スピンオフ・ベンチャーの多くの成功例に比べて、大企業のほとんどの社内ベンチャーはもたついている。大企業の将来の基盤事業となるような例はほんの数件しかない。管理され冒険を制限された中でのベンチャーは、ベンチャーのメリットを発揮できない。ほとんどが企業文化変革の名の下の「ベンチャーごっこ」で終わっている。
大企業や中堅企業は、飛び出していくエンジニアを村八分にしないで、育てて連携するくらいの勇気と冒険心を持ち、イノベーションのジレンマを克服すべきである。日本は優秀なエンジニアはほとんど大企業に行く。ものづくりが日本の柱でありいいことであるが、少しくらいの人材は、大企業をスピンオフしてベンチャーを起こしたほうが大企業もメリットは大きい。埋もれた特許や人材を、ベンチャーとして冒険させ火事場の馬鹿力を発揮させ、大企業はベンチャーが開発した良いものは購入したりしながら連携する。

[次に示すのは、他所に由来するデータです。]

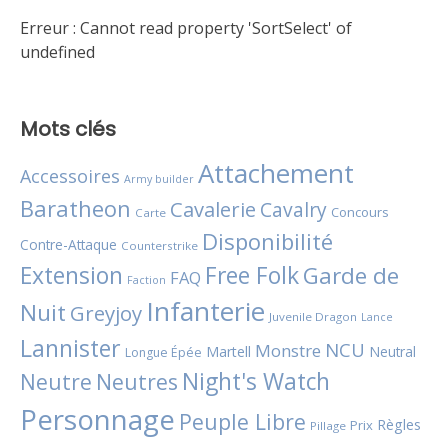
Erreur :
Cannot read property 'SortSelect' of
undefined
Mots clés
Attachement
Accessoires
Army builder
Baratheon
Cavalerie
Cavalry
Concours
Carte
Disponibilité
Contre-Attaque
Counterstrike
Extension
Free Folk
Garde de
FAQ
Faction
Infanterie
Nuit
Greyjoy
Juvenile Dragon
Lance
Lannister
NCU
Monstre
Martell
Neutral
Longue Épée
Night's Watch
Neutres
Neutre
Personnage
Peuple Libre
Règles
Prix
Pillage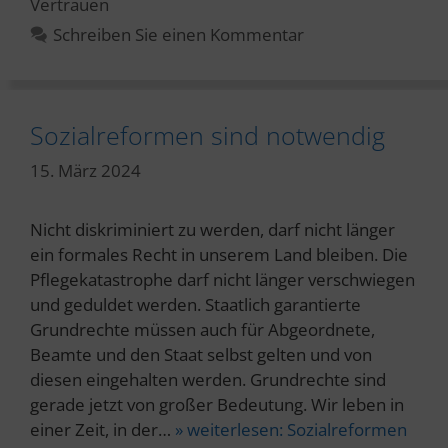
Vertrauen
Schreiben Sie einen Kommentar
Sozialreformen sind notwendig
15. März 2024
Nicht diskriminiert zu werden, darf nicht länger
ein formales Recht in unserem Land bleiben. Die
Pflegekatastrophe darf nicht länger verschwiegen
und geduldet werden. Staatlich garantierte
Grundrechte müssen auch für Abgeordnete,
Beamte und den Staat selbst gelten und von
diesen eingehalten werden. Grundrechte sind
gerade jetzt von großer Bedeutung. Wir leben in
einer Zeit, in der…
» weiterlesen:
Sozialreformen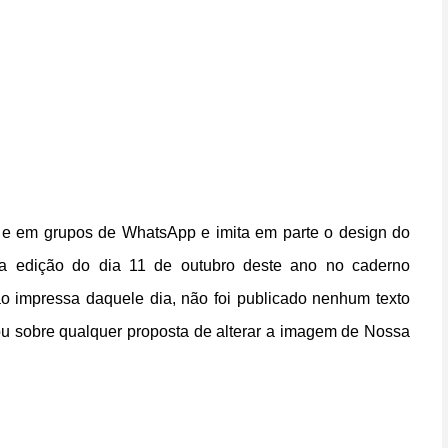
 e em grupos de WhatsApp e imita em parte o design do
a na edição do dia 11 de outubro deste ano no caderno
ão impressa daquele dia, não foi publicado nenhum texto
ou sobre qualquer proposta de alterar a imagem de Nossa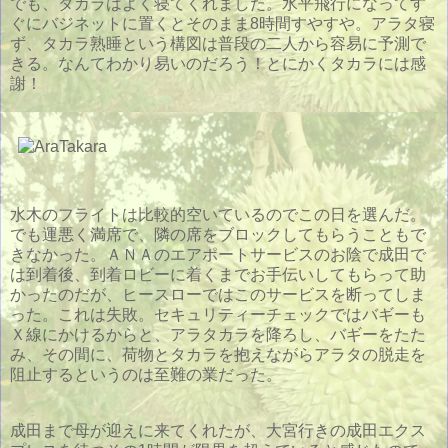
でも、タカラはよく寝てくれました。水平飛行になってす
ぐにバジネットに置くとそのまま8時間すやすや。アラタ寝
ず、タカラ熟睡という構図は普段の二人から容易に予測で
きる。なんてわかり易いのだろう！とにかくタカラには感
謝！
水木のフライトは比較的空いているのでこの日を選んだ。
でも運悪く満席で、隣の席をブロックしてもらうこともで
きなかった。ＡＮＡのエアポートサービスのお陰で成田で
は到着後、到着ロビーに着くまでお手伝いしてもらって助
かったのだが、ヒースローではこのサービスを断ってしま
った。これは失敗。セキュリティーチェックではバギーも
Ｘ線にかけるからと、アラタカラを降ろし、バギーをたた
み、その間に、荷物とタカラを抱えながらアラタの脱走を
阻止するというのは至難の業だった。
成田まで母が迎えに来てくれたが、大宮行きの成田エクス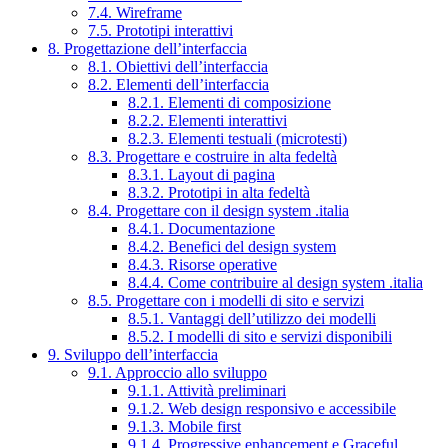
7.4. Wireframe
7.5. Prototipi interattivi
8. Progettazione dell’interfaccia
8.1. Obiettivi dell’interfaccia
8.2. Elementi dell’interfaccia
8.2.1. Elementi di composizione
8.2.2. Elementi interattivi
8.2.3. Elementi testuali (microtesti)
8.3. Progettare e costruire in alta fedeltà
8.3.1. Layout di pagina
8.3.2. Prototipi in alta fedeltà
8.4. Progettare con il design system .italia
8.4.1. Documentazione
8.4.2. Benefici del design system
8.4.3. Risorse operative
8.4.4. Come contribuire al design system .italia
8.5. Progettare con i modelli di sito e servizi
8.5.1. Vantaggi dell’utilizzo dei modelli
8.5.2. I modelli di sito e servizi disponibili
9. Sviluppo dell’interfaccia
9.1. Approccio allo sviluppo
9.1.1. Attività preliminari
9.1.2. Web design responsivo e accessibile
9.1.3. Mobile first
9.1.4. Progressive enhancement e Graceful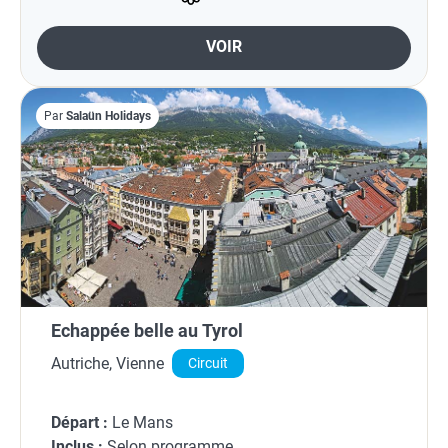
VOIR
Par
Salaün Holidays
Echappée belle au Tyrol
Autriche, Vienne
Circuit
Départ :
Le Mans
Inclus :
Selon programme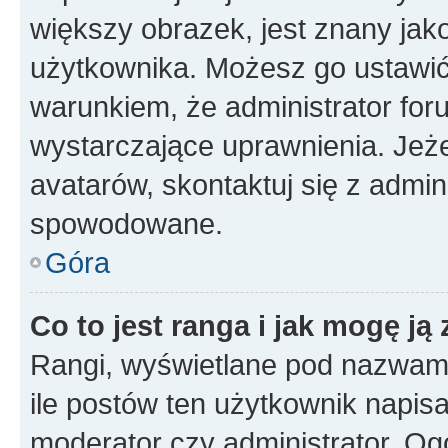
większy obrazek, jest znany jako
użytkownika. Możesz go ustawi
warunkiem, że administrator for
wystarczające uprawnienia. Jeż
avatarów, skontaktuj się z admini
spowodowane.
Góra
Co to jest ranga i jak mogę ją
Rangi, wyświetlane pod nazwam
ile postów ten użytkownik napisał
moderator czy administrator. Ogó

米国のSBIR制度は、政府と研究開発型ベンチャーがこの育成モデルで成功している。日本のベンチャー政策で残された課題は、エリート人材の流動化である。ベンチャーのサポート以上に、ベンチャーのプレイヤーの排出が新しい時代の日本産業再興の鍵である。
大企業だけでなく、日本の地域クラスター育成や、科学技術振興も根っこは同じで、リスクをとることをいとわない優秀なベンチャー・プレイヤーを排出させることが、日本のイノベーションの鍵である。